The Unitarian Universalism that I practice requires such engagement.
And it requires engagement exactly because the world is so astonishingly full of grace. I can’t help but be thrilled by the blessings that surround me whenever I take the time to hear and see. How can any of us doubt the magnificence of a world that contains luscious pears and endless seas and jazz by Duke Ellington and paintings by Georgia O’Keefe?
But to savor that magnificence, we need to be free of mind-numbing pain. We need resources to buy the pear, we need time to visit the sea. We do not need to be under threat of our lives; we just need access to Ellington and knowledge of O’Keefe. “The rich and the poor,” someone has said, “are not equally free to [choose whether to] sleep under the bridges of Paris.” Or as basketball player Moses Malone so aptly put it, “If you don’t got the ball, you sure can’t shoot it.”
The world presents itself as full of blessings, rich with opportunity. “Grace” is the word we use to describe these unsolicited favors. Grace does not come for the asking, but it can be thwarted. Religion’s job is both to signal the gifts and to help everyone have a part in the unwrapping.
The Unitarian Universalism that I cherish seeks to save the world because it is so precious.
But what are the true odds of succeeding at saving the world? For every victory of justice, we can cite a dozen instances of its defeat. Do our actions in the face of wrong and tragedy truly make a difference?
“I spent seventeen months in the prison queues of Leningrad,” wrote Soviet poet Anna Akhmatova. “One day somebody recognized me. A woman with lips blue with cold who was standing behind me came out of the numbness and whispered in my ear: ‘Can you describe this?’ she asked.

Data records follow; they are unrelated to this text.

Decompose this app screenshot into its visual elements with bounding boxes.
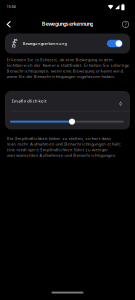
staticText: wenn Sie die Benachrichtigungen zugelass… [6,74,115,79]
button[interactable]: Empfindlichkeit einstellen [5,112,130,129]
staticText: eine niedrigere Empfindlichkeit führt zu… [6,147,108,152]
staticText: Empfindlichkeit [12,98,47,104]
button[interactable]: Hilfe [122,20,130,28]
staticText: Bewegungserkennung [42,20,93,27]
staticText: Die Empfindlichkeit höher zu stellen, si… [6,136,111,141]
staticText: unerwünschten Aufnahmen und Benachrichti… [6,152,116,158]
staticText: Sichtbereich der Kamera stattfindet. Erh… [6,63,129,68]
staticText: 15:04 [7,5,16,9]
button[interactable]: Bewegungserkennung aktiviert [107,40,122,47]
button[interactable]: Empfindlichkeit [5,91,130,111]
button[interactable]: Zurück [6,21,12,28]
staticText: Erkennen Sie in Echtzeit, ob eine Bewegu… [6,57,113,62]
staticText: Bewegungserkennung [22,41,66,46]
staticText: ? [124,21,126,28]
staticText: Benachrichtigungen, wenn eine Bewegung e… [6,68,124,74]
staticText: man mehr Aufnahmen und Benachrichtigunge… [6,141,121,147]
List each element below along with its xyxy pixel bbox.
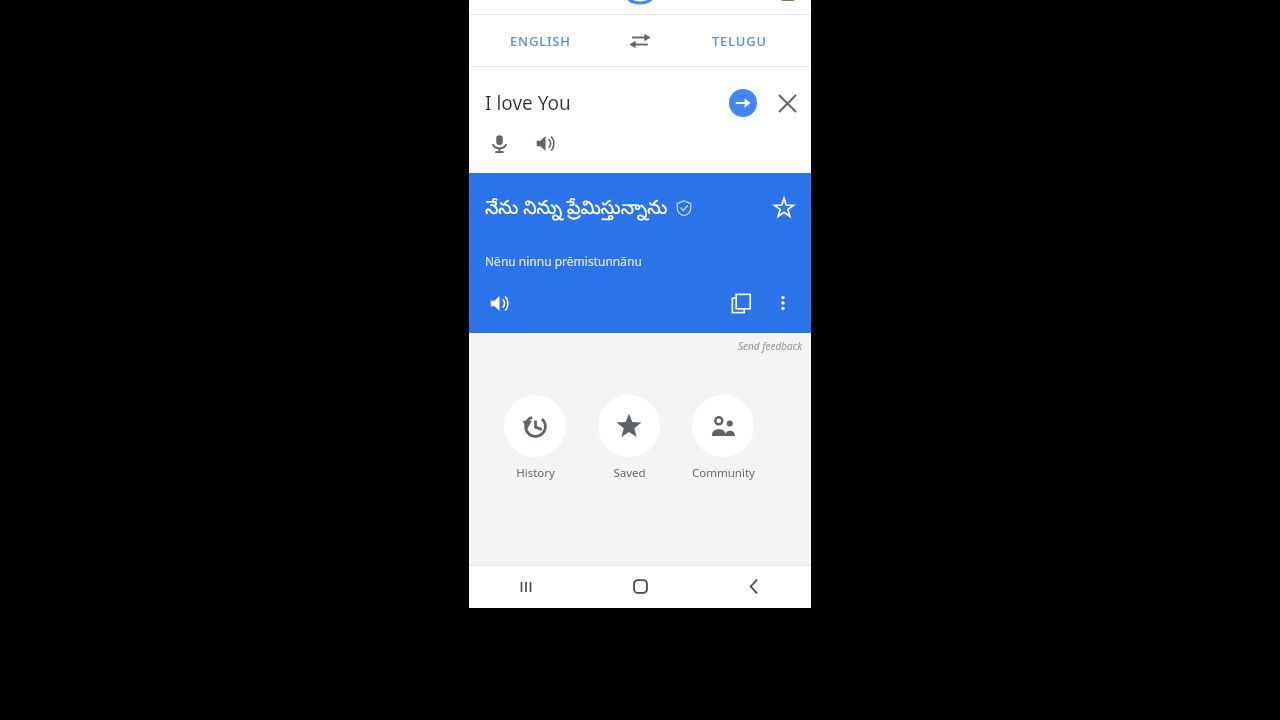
button[interactable]: Account	[777, 0, 799, 1]
button[interactable]: Clear	[767, 81, 807, 125]
staticText: History	[516, 465, 555, 481]
button[interactable]: Listen to translation	[477, 281, 521, 325]
button[interactable]: Send feedback	[738, 339, 803, 353]
button[interactable]: Translate	[719, 79, 767, 127]
button[interactable]: Swap languages	[612, 15, 668, 67]
button[interactable]: Back	[697, 565, 811, 608]
button[interactable]: Copy	[719, 281, 763, 325]
staticText: Send feedback	[738, 339, 803, 353]
staticText: Nēnu ninnu prēmistunnānu	[485, 253, 642, 269]
button[interactable]: Community	[691, 395, 755, 481]
staticText: I love You	[485, 90, 571, 116]
button[interactable]: నేను నిన్ను ప్రేమిస్తున్నాను	[469, 173, 811, 333]
staticText: నేను నిన్ను ప్రేమిస్తున్నాను	[485, 194, 668, 223]
staticText: ENGLISH	[510, 32, 571, 50]
button[interactable]: TELUGU	[668, 15, 811, 67]
button[interactable]: Recent apps	[469, 565, 583, 608]
button[interactable]: History	[503, 395, 567, 481]
staticText: Saved	[613, 465, 646, 481]
button[interactable]: I love You	[485, 75, 719, 131]
button[interactable]: More options	[763, 283, 803, 323]
staticText: TELUGU	[712, 32, 767, 50]
button[interactable]: Saved	[597, 395, 661, 481]
button[interactable]: Home	[583, 565, 697, 608]
button[interactable]: ENGLISH	[469, 15, 612, 67]
button[interactable]: Listen	[523, 121, 567, 165]
button[interactable]: Save translation	[765, 189, 803, 227]
staticText: Community	[692, 465, 755, 481]
button[interactable]: Voice input	[477, 121, 521, 165]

I said, ‘I can.’ Then something resembling a smile slipped over what once had been her face.”
The woman had smiled because even the prison queues of Leningrad could not erase her conviction that the future was not settled, or her assumption that the right word at the right time, the right witness in the right place, might redeem even the most vicious perfidy.
My religion has taught me that the meaning of history is still in the making, that tomorrow is not set, that there is no such thing as fate. “The future lasts a long time,” said the distinguished neo-Marxist French philosopher Louis Althusser, but each day of it can be shaped. “If one could be punished for anything at all or nothing,” said sociology professor Nechama Tec, “then one might as well do something worthwhile.”
It is of course in the last analysis a matter of faith. It cannot be proven that history is not predetermined. But I take only amusement from the reaction of a Presbyterian woman, a firm believer in predestination, who, upon falling down a flight of stairs, picked herself up and remarked, “Well, thank God that’s over!”
The Unitarian Universalism that I honor takes it on faith that we can affect the tenor of the day.
I have been supremely fortunate in my life: loving parents, a good education, more than enough to eat. I have not been the victim of racism or sexism; so far I have two well- functioning arms and legs. But on some level I know what it is like to suffer and I want the world to be a less cruel place.
My commitment to social justice, like so much else, has something to do with death. We all know that the angel of death perches on the shoulder of everyone. The angel’s hour will come, and when it comes naturally, through unpreventable disease or age, we may leave at peace. But when it comes prematurely, through poverty or terror or stupidity, that is unacceptable. I mean that quite literally: I may not be able to stop it, but I can never be
My commitment to social justice derives from this: that we might keep the angel of death waiting just long enough that the children of life have the time to finish their dance.